The objective of this study was to evaluate a novel connector design and compare it with traditional side connectors, such as a fixed-angle connector (FAC) and a variable-angle connector (VAC), with respect to lumbosacral stability and instrumentation strain.

METHODS

Standard nondestructive flexibility tests (7.5 Nm) and compression tests (400 N) were performed using 7 human cadaveric specimens (L1–ilium) to compare range of motion (ROM) stability, posterior rod strain (RS), and sacral screw bending moment (SM). Directions of motion included flexion, extension, left and right lateral bending, left and right axial rotation, and compression. Conditions included 1) the standard 2-rod construct (2R); 2) the dual-tulip head (DTH) with 4-rod construct (4R); 3) FACs with 4R; and 4) VACs with 4R. Data were analyzed using repeated-measures ANOVA.

RESULTS

Overall, there were no statistically significant differences in ROM across the lumbosacral junction among conditions (p > 0.07). Compared with 2R, DTH and FAC significantly reduced RS in extension, left axial rotation, and compression (p ≤ 0.03). VAC significantly decreased RS compared with 2R in flexion, extension, left axial rotation, right axial rotation, and compression (p ≤ 0.03), and significantly decreased RS compared with DTH in extension (p = 0.02). DTH was associated with increased SM in left and right axial rotation compared with 2R (p ≤ 0.003) and in left and right lateral bending and left and right axial rotation compared with FAC and VAC (p ≤ 0.02). FAC and VAC were associated with decreased SM compared with 2R in right and left lateral bending (p ≤ 0.03).

CONCLUSIONS

RS across the lumbosacral junction can be high. Supplemental rod fixation with DTH is an effective strategy for reducing RS across the lumbosacral junction. However, the greatest reduction in RS and SM was achieved with a VAC that allowed for straight (uncontoured) accessory rod placement.
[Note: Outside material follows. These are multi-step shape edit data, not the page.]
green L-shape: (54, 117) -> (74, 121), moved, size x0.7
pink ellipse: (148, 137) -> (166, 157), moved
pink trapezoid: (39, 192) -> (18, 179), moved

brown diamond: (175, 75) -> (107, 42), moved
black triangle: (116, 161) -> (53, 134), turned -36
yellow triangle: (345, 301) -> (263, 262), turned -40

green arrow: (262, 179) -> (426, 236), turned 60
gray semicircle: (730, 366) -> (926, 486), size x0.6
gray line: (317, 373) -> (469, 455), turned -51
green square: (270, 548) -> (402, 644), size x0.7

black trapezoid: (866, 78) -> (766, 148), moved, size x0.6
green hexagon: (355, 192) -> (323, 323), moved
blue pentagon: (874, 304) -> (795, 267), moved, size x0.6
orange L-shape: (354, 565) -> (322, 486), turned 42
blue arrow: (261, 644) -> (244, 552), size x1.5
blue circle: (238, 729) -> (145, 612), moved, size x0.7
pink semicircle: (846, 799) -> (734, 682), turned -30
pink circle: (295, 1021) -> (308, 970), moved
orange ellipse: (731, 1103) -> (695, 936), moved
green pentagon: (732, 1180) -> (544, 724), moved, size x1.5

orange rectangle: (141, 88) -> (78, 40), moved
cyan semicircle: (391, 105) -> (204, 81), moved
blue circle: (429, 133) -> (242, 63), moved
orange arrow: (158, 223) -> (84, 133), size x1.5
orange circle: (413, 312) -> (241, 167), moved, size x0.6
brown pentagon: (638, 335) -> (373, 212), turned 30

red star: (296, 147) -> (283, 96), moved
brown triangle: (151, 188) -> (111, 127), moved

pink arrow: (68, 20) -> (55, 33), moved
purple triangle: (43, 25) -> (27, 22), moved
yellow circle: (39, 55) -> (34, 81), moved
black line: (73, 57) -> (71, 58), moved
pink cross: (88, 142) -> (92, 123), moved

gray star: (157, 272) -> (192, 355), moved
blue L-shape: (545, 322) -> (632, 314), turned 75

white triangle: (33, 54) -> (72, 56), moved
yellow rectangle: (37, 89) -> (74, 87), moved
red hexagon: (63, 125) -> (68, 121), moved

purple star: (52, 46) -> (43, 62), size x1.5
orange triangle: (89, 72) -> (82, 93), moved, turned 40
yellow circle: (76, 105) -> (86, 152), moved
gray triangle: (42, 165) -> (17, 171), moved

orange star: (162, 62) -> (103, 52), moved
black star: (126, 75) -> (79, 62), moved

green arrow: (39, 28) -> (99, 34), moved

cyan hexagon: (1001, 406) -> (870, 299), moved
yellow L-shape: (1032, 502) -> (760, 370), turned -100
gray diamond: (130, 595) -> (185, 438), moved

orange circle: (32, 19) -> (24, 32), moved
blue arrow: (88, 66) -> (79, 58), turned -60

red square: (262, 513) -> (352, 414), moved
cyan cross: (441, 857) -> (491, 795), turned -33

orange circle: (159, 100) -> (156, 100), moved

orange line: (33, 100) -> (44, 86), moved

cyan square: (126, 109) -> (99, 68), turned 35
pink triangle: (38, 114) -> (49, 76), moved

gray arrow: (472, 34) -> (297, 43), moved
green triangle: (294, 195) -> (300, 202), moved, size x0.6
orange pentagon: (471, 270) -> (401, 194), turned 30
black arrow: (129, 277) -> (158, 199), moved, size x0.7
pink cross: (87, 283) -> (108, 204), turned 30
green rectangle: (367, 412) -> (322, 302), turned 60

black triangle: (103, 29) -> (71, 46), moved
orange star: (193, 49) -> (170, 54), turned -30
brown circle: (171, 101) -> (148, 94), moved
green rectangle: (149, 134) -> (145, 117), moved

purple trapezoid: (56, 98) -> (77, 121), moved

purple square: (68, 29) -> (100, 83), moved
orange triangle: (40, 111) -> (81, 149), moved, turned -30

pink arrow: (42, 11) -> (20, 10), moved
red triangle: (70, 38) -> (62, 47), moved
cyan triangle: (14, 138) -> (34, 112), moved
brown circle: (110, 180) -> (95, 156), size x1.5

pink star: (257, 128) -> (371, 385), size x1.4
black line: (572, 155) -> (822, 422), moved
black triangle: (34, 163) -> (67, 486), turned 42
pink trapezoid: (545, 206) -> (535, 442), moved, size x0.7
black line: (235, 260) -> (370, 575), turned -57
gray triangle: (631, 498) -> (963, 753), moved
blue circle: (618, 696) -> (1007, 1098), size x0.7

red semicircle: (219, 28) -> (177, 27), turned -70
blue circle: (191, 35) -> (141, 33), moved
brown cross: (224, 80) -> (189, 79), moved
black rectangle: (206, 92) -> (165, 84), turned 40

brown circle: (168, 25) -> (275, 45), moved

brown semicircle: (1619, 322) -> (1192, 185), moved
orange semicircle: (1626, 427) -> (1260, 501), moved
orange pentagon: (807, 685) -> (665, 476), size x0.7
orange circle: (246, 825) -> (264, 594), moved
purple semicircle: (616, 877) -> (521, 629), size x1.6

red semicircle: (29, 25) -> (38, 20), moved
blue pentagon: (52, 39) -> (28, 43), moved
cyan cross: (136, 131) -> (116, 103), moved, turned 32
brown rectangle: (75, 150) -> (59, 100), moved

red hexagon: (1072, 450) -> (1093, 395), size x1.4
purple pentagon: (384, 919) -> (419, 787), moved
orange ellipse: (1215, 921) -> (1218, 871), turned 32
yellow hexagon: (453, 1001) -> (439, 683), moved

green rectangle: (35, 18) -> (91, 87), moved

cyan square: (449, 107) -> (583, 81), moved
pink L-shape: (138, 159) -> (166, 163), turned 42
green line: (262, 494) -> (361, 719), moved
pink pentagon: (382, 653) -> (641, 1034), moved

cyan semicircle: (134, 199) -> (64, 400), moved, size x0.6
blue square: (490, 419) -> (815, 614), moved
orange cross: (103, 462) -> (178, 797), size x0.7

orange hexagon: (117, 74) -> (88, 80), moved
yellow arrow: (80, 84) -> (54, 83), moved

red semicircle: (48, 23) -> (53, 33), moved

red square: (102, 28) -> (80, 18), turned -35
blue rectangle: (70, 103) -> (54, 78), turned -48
ABBREVIATIONS 2R = 2-rod construct; 4R = 4-rod construct; DEXA = dual-energy x-ray absorptiometry; DTH = dual-tulip head; FAC = fixed-angle connector; LAR = left axial rotation; LLB = left lateral bending; PSO = pedicle subtraction osteotomy; RAR = right axial rotation; RLB = right lateral bending; ROM = range of motion; RS = rod strain; S2AI = S2 alar iliac; SM = sacral screw bending moment; TLIF = transforaminal lumbar interbody fusion; VAC = variable-angle connector.

Supplementary Materials

    • Figures S1 and S2 (PDF 2.47 MB)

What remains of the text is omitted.